◆ **What is being asked**: Beginning with the line containing "চ্যাম্পিয়ন হয়েছিল। এ" and going on through the line containing "Arganmidas C", the lines below are to be returned exactly, pictures excluded and nothing added.

(Data to use begins)

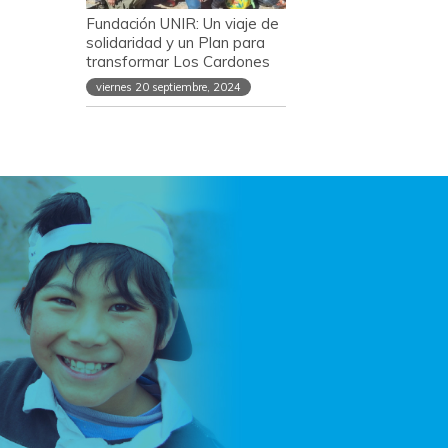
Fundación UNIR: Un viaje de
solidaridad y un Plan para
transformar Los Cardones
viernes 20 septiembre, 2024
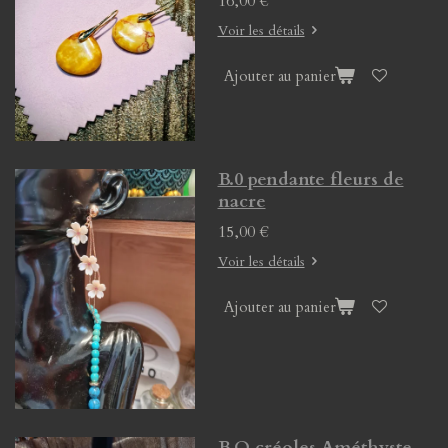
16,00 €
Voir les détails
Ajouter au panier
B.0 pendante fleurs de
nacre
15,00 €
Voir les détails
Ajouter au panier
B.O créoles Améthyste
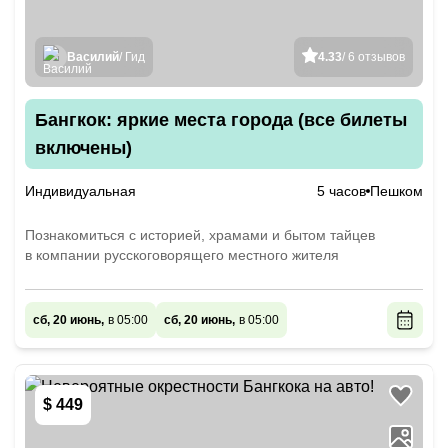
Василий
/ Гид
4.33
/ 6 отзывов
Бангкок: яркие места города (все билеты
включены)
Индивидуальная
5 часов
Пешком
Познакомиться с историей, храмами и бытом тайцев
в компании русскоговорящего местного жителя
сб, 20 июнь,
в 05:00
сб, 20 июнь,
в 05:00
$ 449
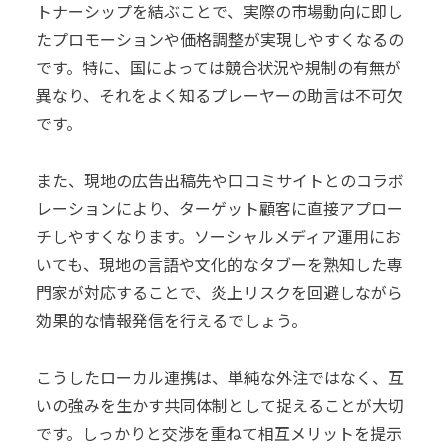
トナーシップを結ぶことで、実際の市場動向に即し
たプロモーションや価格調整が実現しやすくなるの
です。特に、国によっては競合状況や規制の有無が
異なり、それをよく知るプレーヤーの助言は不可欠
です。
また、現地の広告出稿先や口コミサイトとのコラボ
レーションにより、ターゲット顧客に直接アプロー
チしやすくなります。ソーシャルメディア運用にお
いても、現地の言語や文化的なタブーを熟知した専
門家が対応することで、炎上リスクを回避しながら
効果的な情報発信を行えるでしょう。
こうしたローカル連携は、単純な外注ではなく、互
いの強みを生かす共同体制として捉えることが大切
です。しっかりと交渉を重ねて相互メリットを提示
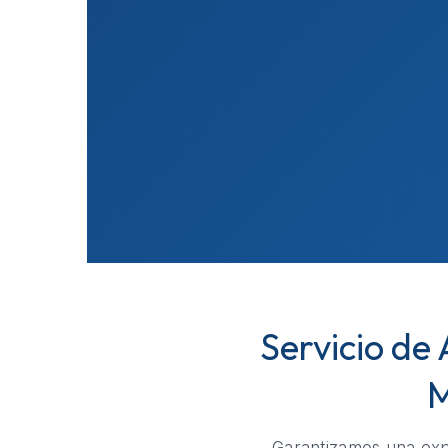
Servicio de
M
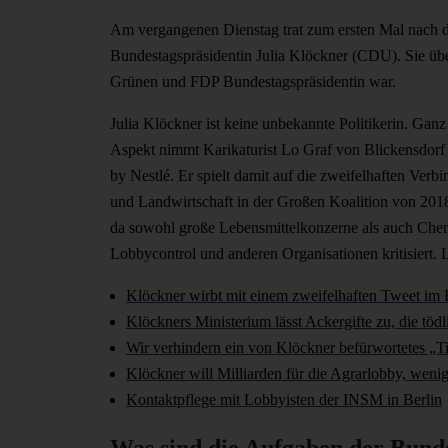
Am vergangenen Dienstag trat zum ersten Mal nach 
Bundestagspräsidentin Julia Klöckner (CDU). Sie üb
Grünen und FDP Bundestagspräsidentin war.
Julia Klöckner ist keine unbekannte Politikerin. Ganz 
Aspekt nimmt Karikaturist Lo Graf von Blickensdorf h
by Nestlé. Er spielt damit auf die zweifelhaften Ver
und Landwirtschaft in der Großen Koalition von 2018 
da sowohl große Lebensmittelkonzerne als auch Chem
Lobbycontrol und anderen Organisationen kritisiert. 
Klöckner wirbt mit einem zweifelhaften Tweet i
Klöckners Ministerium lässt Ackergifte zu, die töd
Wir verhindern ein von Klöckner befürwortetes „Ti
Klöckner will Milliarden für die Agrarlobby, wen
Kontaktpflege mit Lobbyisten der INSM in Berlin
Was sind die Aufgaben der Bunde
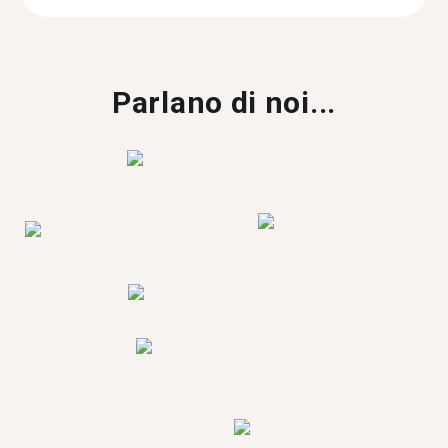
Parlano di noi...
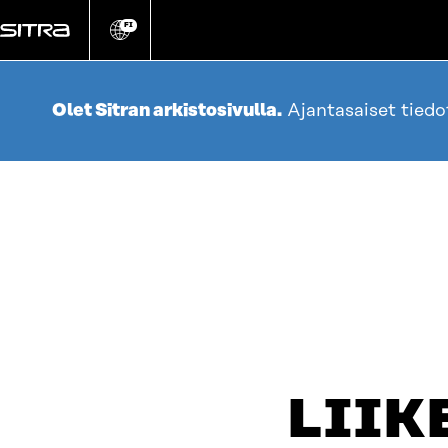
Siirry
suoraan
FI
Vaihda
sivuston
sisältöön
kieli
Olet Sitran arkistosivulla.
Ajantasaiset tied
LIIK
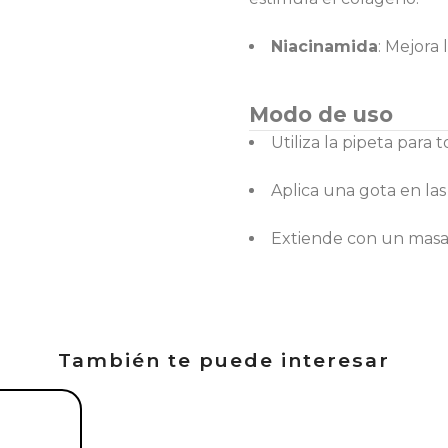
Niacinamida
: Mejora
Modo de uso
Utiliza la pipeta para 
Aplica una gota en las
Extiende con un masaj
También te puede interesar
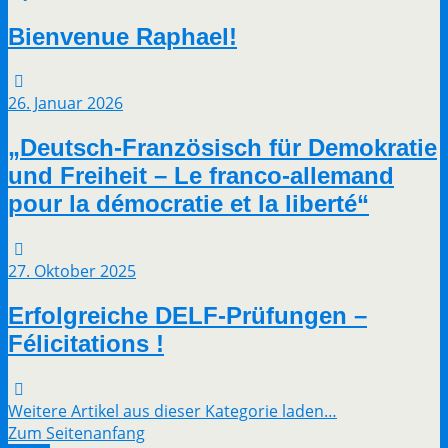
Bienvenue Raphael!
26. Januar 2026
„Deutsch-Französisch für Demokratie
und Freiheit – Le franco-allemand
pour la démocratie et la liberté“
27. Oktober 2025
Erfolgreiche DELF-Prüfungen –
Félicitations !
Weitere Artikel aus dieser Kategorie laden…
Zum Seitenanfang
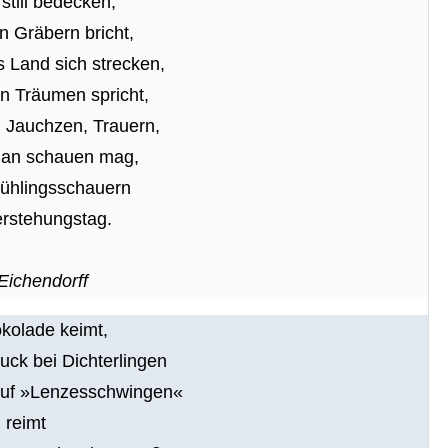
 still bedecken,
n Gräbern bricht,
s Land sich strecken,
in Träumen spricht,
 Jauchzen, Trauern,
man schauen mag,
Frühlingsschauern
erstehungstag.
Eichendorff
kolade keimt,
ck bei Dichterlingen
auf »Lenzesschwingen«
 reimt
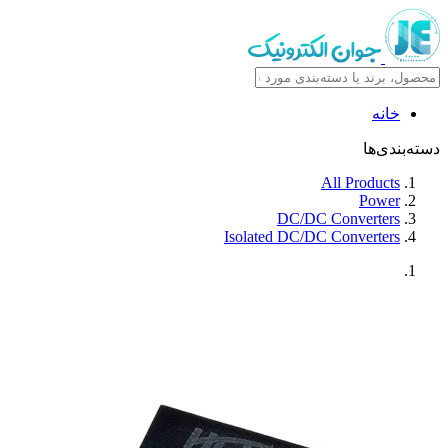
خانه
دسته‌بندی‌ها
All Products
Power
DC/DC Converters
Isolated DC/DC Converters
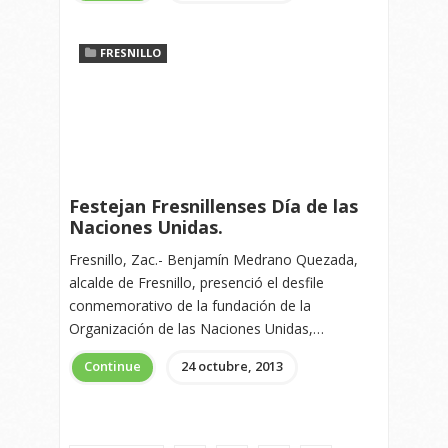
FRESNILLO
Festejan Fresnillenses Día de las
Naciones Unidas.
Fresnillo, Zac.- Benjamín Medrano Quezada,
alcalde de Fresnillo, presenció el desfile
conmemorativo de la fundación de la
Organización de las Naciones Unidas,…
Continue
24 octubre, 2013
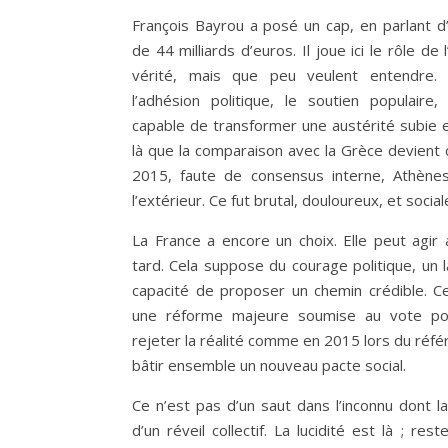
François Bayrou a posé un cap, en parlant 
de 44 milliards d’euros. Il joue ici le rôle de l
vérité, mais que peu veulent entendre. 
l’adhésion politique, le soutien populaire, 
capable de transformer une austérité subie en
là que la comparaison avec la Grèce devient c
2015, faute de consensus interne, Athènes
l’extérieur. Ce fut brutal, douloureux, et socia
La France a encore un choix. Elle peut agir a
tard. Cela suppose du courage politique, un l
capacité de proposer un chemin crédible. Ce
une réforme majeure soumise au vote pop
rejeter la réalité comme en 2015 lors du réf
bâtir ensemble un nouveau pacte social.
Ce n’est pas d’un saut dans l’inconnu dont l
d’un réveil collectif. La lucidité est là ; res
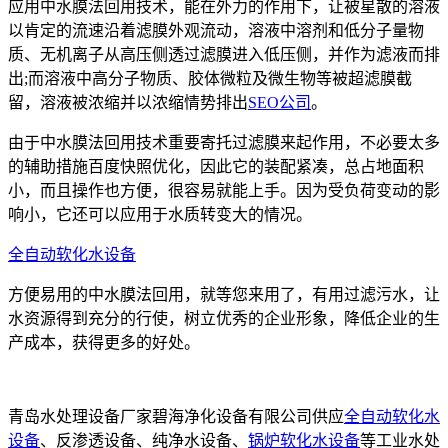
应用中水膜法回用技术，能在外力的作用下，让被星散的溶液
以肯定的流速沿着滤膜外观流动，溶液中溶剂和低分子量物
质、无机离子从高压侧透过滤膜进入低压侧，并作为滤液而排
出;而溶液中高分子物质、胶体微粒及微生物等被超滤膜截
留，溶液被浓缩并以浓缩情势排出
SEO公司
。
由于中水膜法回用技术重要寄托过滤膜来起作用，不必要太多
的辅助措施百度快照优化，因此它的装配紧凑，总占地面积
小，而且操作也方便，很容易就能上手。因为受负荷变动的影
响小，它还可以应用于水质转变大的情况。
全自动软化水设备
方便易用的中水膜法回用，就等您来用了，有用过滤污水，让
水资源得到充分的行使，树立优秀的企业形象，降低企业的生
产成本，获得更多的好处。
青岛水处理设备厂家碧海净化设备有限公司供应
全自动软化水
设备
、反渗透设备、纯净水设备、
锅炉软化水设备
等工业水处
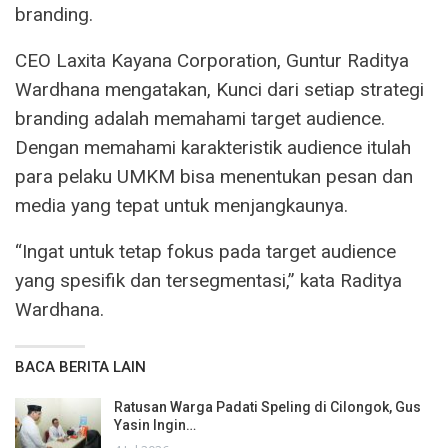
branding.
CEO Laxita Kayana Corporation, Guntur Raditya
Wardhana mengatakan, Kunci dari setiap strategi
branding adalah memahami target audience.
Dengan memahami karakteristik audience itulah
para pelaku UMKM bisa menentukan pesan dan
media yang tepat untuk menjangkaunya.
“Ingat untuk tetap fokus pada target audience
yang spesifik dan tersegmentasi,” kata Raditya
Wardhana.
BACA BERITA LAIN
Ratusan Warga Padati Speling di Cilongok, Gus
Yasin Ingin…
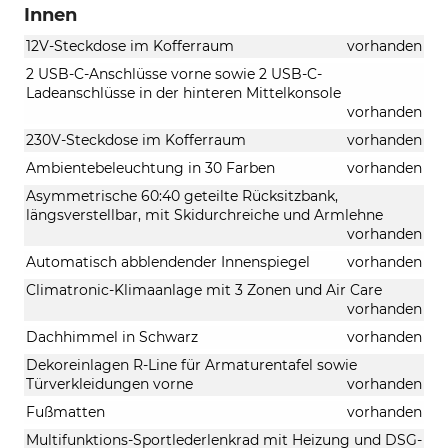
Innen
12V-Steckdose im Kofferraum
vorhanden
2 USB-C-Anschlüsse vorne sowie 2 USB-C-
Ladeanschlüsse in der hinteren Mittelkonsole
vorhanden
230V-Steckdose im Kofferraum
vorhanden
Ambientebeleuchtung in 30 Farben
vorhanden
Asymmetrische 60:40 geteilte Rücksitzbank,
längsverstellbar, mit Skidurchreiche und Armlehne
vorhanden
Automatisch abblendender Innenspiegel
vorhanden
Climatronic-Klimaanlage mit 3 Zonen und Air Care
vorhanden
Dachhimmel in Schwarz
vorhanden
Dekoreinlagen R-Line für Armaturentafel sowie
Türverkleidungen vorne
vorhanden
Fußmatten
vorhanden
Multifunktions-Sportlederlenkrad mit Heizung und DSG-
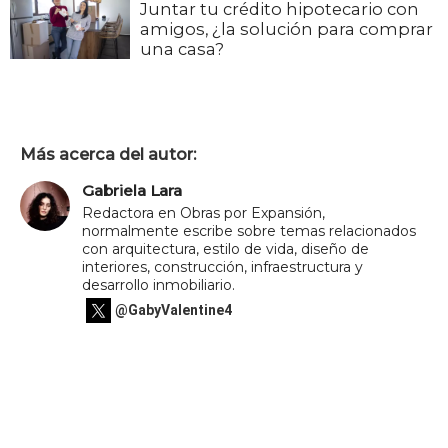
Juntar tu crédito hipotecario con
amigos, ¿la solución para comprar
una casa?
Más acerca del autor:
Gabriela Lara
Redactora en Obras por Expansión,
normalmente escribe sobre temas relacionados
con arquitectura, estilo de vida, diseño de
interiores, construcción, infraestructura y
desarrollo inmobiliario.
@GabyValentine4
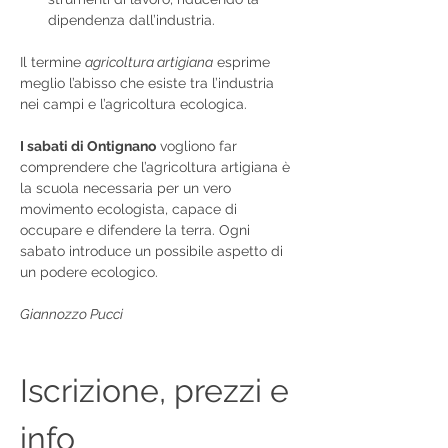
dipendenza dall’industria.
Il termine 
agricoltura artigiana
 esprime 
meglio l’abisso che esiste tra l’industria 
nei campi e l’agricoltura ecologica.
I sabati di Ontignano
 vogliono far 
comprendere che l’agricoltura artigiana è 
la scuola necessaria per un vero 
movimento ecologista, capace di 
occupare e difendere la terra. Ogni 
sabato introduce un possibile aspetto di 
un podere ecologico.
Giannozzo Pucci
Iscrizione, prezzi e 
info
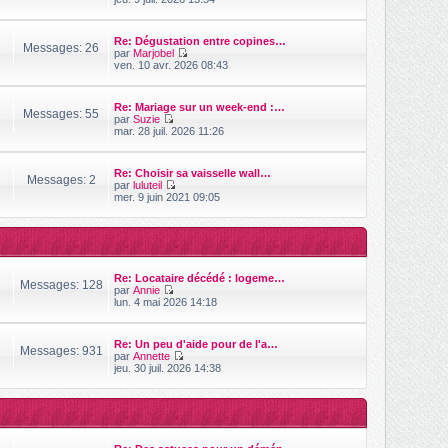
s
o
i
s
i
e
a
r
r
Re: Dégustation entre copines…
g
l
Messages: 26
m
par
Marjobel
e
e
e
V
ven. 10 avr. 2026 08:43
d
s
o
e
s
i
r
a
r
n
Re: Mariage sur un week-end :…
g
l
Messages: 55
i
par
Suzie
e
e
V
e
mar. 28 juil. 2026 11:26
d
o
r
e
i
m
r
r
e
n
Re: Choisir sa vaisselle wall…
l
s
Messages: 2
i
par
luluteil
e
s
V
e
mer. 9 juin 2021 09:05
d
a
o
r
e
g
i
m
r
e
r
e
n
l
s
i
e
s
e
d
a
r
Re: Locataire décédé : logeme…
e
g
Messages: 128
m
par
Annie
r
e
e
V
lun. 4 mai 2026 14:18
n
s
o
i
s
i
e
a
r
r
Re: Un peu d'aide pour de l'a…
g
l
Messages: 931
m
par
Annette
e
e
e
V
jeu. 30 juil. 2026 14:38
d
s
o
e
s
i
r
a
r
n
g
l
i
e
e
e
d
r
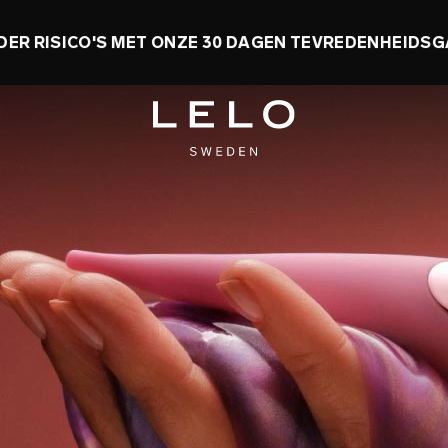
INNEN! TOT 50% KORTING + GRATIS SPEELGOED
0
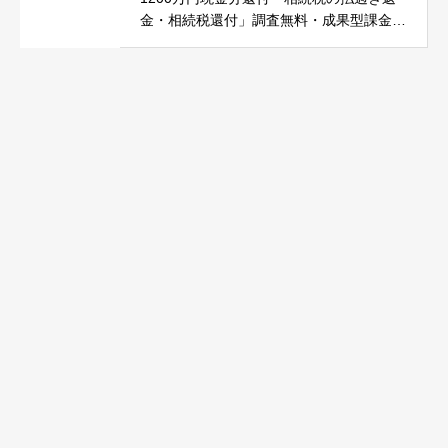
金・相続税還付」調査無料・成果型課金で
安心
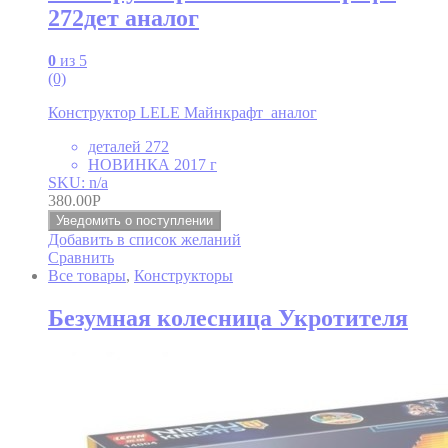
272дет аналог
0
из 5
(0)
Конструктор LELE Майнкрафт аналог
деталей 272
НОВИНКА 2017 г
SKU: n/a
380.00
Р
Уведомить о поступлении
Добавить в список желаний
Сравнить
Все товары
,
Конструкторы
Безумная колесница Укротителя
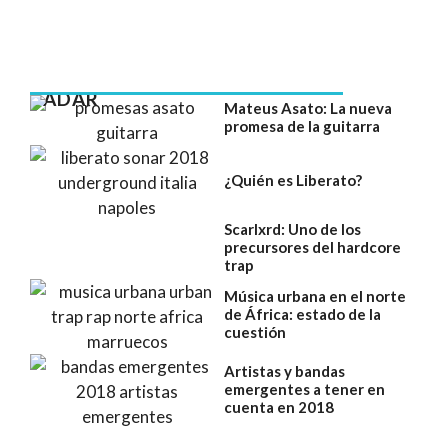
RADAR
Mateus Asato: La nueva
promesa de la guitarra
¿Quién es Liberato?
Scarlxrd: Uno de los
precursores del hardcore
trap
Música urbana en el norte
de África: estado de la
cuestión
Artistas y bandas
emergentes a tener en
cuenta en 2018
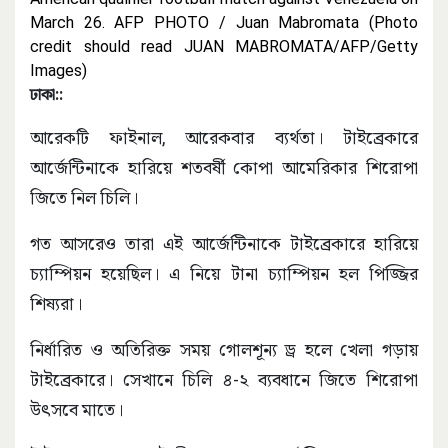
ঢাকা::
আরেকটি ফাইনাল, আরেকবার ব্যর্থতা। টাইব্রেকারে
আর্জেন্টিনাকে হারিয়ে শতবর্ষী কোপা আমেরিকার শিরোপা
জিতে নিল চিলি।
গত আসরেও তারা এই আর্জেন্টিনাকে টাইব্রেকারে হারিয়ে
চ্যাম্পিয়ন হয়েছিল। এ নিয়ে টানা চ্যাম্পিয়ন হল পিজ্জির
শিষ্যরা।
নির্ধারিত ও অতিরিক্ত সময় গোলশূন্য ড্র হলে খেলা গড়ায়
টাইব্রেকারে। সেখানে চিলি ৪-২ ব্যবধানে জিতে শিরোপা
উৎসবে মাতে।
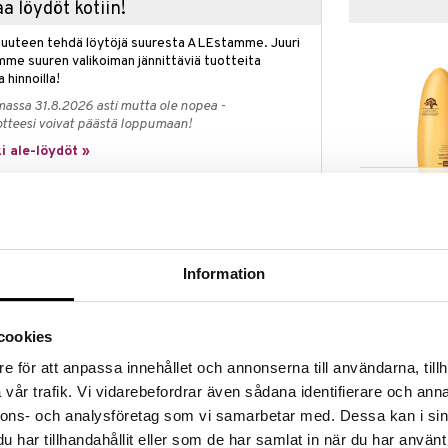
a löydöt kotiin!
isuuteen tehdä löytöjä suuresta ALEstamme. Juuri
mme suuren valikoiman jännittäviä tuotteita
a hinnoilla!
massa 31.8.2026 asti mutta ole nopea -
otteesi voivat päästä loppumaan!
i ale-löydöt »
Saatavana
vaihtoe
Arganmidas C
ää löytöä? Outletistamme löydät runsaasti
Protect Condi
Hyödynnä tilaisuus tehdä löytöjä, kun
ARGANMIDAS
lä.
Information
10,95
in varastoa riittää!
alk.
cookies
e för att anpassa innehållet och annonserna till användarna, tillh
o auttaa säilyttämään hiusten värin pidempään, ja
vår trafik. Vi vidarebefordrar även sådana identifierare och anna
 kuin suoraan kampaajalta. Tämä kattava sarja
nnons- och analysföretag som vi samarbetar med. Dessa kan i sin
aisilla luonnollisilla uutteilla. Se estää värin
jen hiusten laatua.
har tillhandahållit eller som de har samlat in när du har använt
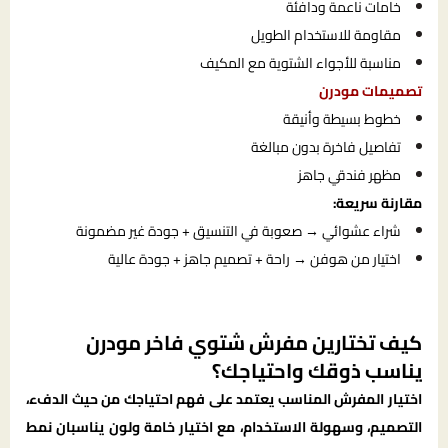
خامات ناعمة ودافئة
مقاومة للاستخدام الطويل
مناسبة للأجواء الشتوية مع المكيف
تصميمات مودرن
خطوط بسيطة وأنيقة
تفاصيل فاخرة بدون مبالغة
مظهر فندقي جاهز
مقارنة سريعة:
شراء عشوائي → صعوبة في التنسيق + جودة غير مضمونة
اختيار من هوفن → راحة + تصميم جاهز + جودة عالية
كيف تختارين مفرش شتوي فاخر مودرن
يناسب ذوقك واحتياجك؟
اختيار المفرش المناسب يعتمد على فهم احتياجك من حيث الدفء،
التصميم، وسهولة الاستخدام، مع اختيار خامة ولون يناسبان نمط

(Data to use ends)

◆ **Result below**:
চ্যাম্পিয়ন হয়েছিল। এ নিয়ে টানা চ্যাম্পিয়ন হল পিজ্জির
শিষ্যরা।
নির্ধারিত ও অতিরিক্ত সময় গোলশূন্য ড্র হলে খেলা গড়ায়
টাইব্রেকারে। সেখানে চিলি ৪-২ ব্যবধানে জিতে শিরোপা
উৎসবে মাতে।
a löydöt kotiin!
isuuteen tehdä löytöjä suuresta ALEstamme. Juuri
mme suuren valikoiman jännittäviä tuotteita
a hinnoilla!
massa 31.8.2026 asti mutta ole nopea -
otteesi voivat päästä loppumaan!
i ale-löydöt »
Saatavana
vaihtoe
Arganmidas C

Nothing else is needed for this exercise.